Here we have Paul’s great satisfaction upon the return of Timothy with good tidings from the Thessalonians, in which we may observe,
I. The good report Timothy made concerning them, 1 Thess. 3:6. Without question, he was a willing messenger of these good tidings. Concerning their faith, that is, concerning their stedfastness in the faith, that they were not shaken in mind, nor turned aside form the profession of the gospel. Their love also continued; their love to the gospel, and the ministers of the gospel. For they had a good and a kind remembrance of the apostles, and that constantly, or always. The names of the apostles were very dear to them, and the thoughts of them, and what they themselves had received from them, were very precious, insomuch that they desired greatly to see them again, and receive some spiritual gift from them; and there was no love lost, for the apostle was as desirous to see them. It is happy where there is such mutual love between minister and people. This tends to promote religion, and the success of the gospel. The world hates them, and therefore they should love one another.
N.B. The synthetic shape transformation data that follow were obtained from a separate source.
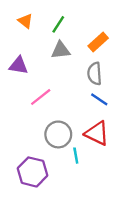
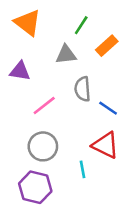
orange triangle: (25, 21) -> (28, 23), size x1.6
green line: (58, 24) -> (81, 25), moved
gray semicircle: (95, 74) -> (82, 89), moved
gray circle: (58, 134) -> (43, 146), moved

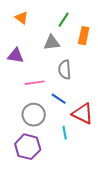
orange triangle: (28, 23) -> (22, 18), size x0.6
orange rectangle: (107, 46) -> (84, 36), turned -36
pink line: (44, 106) -> (35, 83), turned 30
blue line: (108, 108) -> (59, 99), moved

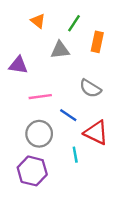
orange triangle: (22, 18) -> (38, 21), moved
gray semicircle: (65, 70) -> (90, 88), moved, turned -54

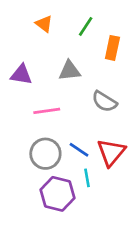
gray triangle: (60, 50) -> (70, 71), moved
blue line: (68, 115) -> (79, 150), moved
red triangle: (96, 133) -> (111, 152), turned 44
purple hexagon: (32, 171) -> (57, 194), moved

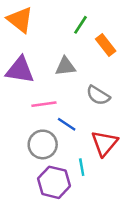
orange triangle: (44, 24) -> (20, 20), moved, size x1.6
orange rectangle: (112, 48) -> (106, 45), turned -50
purple triangle: (21, 75) -> (20, 70), size x1.4
blue line: (79, 150) -> (67, 124), moved

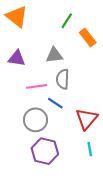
purple triangle: (20, 70) -> (17, 58), size x0.7
gray semicircle: (98, 95) -> (63, 79), moved, turned 60
cyan line: (82, 167) -> (90, 149), moved

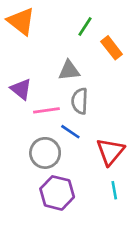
purple triangle: (17, 58) -> (21, 89), moved, turned 30

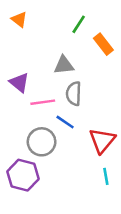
orange triangle: (21, 21) -> (19, 19), size x0.6
purple hexagon: (57, 193) -> (23, 175), moved

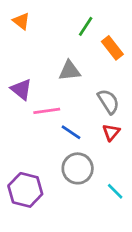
gray semicircle: (74, 94) -> (108, 101), moved, turned 145
red triangle: (102, 141) -> (111, 132), moved, size x0.6
gray circle: (42, 142) -> (78, 168), moved
cyan line: (106, 176) -> (115, 191), turned -35

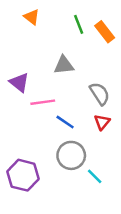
orange triangle: (21, 21) -> (32, 17), moved
green line: (86, 26) -> (79, 24), turned -54
orange rectangle: (112, 48) -> (105, 32), moved
cyan line: (115, 191) -> (95, 176), moved

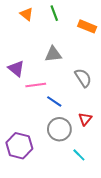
green line: (79, 24) -> (54, 13), moved
orange rectangle: (105, 32) -> (87, 26), turned -30
red triangle: (102, 122) -> (85, 119), moved
cyan line: (95, 176) -> (79, 155), moved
II. The great comfort and satisfaction the apostle had in this good report concerning them (1 Thess. 3:7, 8): Therefore, brethren, we were comforted in all our affliction and distress. The apostle thought this good news of them was sufficient to balance all the troubles he met with. It was easy to him to bear affliction, or persecution, or fightings from without, when he found the good success of his ministry and the constancy of the converts he had made to Christianity; and his distress of mind on account of his fears within, lest he had laboured in vain, was now in a good measure over, when he understood their faith and the perseverance of it. This put new life and spirit into the apostle and made him vigorous and active in the work of the Lord. Thus he was not only comforted, but greatly rejoiced also: Now we live, if you stand fast in the Lord, 1 Thess. 3:8. It would have been a killing thing to the apostles if the professors of religion had been unsteady, or proved apostates; whereas nothing was more encouraging than their constancy.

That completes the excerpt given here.